Yorkshire estate agent has removed its listing for a terraced house in Halifax after posting photos that showed it full of cannabis-growing equipment.
Last December, police raided the four-bedroom house and found it crammed with 1,200 cannabis plants. But while the plants were removed, the house was left full of rubbish, including hundreds of plant pots. Home-made ventilation pipes are seen running through the walls.
The photographs show the devastation caused by the cannabis farmers. Plaster has fallen off the ceiling and wallpaper has peeled off the walls, presumably because of the high humidity.
Doors have been taken off their hinges, wires hang from the ceiling and cardboard has been used to cover up the windows to try and hide the criminals' 'grow lights'.
While some rooms look relatively normal, others are filled with rubble, as is the small back yard.
Agents House Simple say that the property 'needs full cleaning' but have priced it at £50,000 - a similar price to other houses nearby. They suggest it would make a 'brilliant' buy-to-let.
"The cost of cleaning up a cannabis farm can be as big a financial headache as it is a practical one – not to mention the stress of loss of income during periods of repair. It is therefore imperative that landlords do the right background checks and reference their new tenants thoroughly," says Nick Breton, head of insurance firm Direct Line for Business.

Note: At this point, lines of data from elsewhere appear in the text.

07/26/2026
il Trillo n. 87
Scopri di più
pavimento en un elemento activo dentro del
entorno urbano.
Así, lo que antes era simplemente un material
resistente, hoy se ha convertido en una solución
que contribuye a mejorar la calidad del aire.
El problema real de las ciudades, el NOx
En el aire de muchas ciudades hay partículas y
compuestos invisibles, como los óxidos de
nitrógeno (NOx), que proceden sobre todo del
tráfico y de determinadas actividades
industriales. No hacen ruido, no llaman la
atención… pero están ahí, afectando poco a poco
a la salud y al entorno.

"Don't be tempted to accept cash offers of rent months in advance either, as this may be a sign that the applicant is intending to use the property for criminal activity."
Last summer, an analysis by Direct Line for Business revealed that police were seizing a whopping 1,000 cannabis plants a day. While the West Midlands had the most seizures, Yorkshire and the Humber had more than 32,000 plants seized. West Yorkshire Police have made several busts in the last few weeks alone.